You should work to create a safe space, model behaviours that respect capacity, and focus on learning. Enable your people to be their best, rather than looking to get the best out of them. And as you change the climate, and enhance change capacity, you’ll start seeing your people more able and willing to embrace and embed change.

CRAFT A CHANGE APPROACH THAT INTEGRATES WELLBEING CONNECTION AND RESILIENCE ALONGSIDE ESTABLISHED TOOLS

Second, Craft a change approach that integrates into your normal business change methodology tools and techniques to enhance wellbeing, connection, and resilience, alongside established change management tools. You’ll have your own preferred change approach – and each change initiative will be different – but for us, this means (as examples):

  • Including a baseline assessment of felt psychological safety as part of understanding the change landscape, and linking that to change benefits

  • Integrating an exploration of the impact of the proposed change in terms of perceived threat, connection, and felt wellbeing: what anxieties does this change introduce to different roles, how does it energise, and more?
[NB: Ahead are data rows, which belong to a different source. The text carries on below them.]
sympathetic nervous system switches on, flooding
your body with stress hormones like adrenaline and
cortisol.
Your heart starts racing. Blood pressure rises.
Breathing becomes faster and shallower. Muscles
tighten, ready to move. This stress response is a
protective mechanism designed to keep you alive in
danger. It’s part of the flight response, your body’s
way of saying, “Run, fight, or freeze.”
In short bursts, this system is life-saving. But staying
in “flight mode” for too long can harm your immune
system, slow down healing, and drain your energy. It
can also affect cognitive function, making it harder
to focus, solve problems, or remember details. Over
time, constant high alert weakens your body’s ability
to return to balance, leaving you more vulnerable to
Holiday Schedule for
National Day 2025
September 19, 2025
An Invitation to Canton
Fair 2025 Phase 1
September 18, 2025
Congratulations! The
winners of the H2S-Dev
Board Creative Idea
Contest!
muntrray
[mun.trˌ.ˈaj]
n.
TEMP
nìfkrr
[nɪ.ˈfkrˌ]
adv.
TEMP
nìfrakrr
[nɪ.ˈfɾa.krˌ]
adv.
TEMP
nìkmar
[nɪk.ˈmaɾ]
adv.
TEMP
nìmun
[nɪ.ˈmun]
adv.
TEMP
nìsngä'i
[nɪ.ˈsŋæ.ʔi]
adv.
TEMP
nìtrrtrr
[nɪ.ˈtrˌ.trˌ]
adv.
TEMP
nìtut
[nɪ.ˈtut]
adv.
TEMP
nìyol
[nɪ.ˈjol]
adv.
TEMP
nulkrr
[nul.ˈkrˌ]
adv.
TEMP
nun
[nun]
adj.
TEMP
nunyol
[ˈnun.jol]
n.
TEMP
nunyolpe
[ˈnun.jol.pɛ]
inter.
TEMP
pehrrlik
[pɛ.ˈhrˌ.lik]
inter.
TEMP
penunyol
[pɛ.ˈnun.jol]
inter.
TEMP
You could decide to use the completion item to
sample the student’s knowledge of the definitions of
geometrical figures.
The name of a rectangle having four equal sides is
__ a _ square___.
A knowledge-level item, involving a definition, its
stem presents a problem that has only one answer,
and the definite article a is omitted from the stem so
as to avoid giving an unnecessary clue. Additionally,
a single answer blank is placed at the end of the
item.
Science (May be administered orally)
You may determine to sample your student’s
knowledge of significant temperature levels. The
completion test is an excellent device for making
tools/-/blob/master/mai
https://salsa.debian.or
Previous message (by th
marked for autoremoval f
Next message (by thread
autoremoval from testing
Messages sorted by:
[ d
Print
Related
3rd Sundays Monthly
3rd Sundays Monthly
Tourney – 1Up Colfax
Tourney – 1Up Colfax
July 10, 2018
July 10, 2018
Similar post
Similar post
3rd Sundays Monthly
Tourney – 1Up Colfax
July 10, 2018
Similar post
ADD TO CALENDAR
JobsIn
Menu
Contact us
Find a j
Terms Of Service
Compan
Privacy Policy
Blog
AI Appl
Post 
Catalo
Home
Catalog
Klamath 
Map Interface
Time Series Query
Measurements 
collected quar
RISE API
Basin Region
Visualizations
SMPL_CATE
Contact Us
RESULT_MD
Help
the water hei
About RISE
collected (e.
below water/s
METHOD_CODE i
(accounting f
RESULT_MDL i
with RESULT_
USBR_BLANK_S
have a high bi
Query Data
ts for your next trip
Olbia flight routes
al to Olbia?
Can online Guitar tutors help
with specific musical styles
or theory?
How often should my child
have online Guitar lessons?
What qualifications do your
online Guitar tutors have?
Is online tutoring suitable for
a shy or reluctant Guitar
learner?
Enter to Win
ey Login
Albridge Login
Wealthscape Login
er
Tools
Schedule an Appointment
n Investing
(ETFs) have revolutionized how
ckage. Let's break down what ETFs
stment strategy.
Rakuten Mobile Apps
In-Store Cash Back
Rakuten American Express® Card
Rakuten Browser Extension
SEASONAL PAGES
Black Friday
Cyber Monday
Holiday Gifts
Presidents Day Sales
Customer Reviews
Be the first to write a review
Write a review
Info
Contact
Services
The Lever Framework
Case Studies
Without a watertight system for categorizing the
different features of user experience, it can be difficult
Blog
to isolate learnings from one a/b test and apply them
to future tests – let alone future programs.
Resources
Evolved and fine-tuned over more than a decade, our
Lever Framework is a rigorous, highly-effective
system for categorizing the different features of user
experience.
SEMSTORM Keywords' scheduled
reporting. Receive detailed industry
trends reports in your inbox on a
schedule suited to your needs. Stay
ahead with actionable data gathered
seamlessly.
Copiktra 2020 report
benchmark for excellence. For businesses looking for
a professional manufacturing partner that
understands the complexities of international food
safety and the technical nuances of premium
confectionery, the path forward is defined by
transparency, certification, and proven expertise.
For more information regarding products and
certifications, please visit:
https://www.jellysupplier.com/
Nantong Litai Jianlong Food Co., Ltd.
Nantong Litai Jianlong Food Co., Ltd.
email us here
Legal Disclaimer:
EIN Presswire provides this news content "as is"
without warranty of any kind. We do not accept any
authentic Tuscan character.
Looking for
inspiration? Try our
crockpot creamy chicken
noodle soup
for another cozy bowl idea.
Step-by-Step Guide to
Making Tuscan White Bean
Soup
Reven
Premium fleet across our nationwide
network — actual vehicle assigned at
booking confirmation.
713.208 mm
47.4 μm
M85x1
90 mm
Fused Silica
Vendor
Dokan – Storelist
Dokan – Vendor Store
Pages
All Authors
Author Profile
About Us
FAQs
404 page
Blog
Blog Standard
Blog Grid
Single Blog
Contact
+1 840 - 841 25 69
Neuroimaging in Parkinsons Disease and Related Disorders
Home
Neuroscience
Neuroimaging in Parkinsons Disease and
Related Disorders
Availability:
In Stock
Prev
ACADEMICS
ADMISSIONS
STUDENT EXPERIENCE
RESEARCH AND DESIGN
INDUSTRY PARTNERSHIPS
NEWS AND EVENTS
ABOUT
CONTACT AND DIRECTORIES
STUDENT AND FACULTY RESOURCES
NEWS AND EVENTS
This enables us to design interventions that will be ‘Brain-Friendly’, enhancing change capacity, resilience, and connection on the change journey

  • Ensuring that communications and broader activities to engage around change recognise what we’ve learned about teams’ mindset and their capacity for change as well as the critical role that our use of language plays in enabling brain-friendly change

  • Casting change vision with line of sight to organisational purpose, incorporating something around enhanced wellbeing – perhaps highlighting connection and the ability to bring one’s whole self to work

  • Coaching leaders in creating safer and more connected teams, and providing learning to their people around resilience, managing stress, and calm as part of equipping for change

CONTINUE TO EQUIP AND EMBED RESILIENCE AND PSYCHOLOGICAL SAFETY IN THE ORGANISATION

Finally, Continue with activity to equip and embed resilience, connected and enhanced psychological safety in the organisation. This, as with any change embedding activity, can’t just end when a programme

So, Create, Craft, and Continue – how to approach Brain-Friendly Change. It brings a holistic approach to change, one that’s needed if we are to engage with and address the very real human issues that reduce capacity for change and stop it landing well. We think it’s time to do change differently, making it truly people-centric, rather than just doing more of the same but better.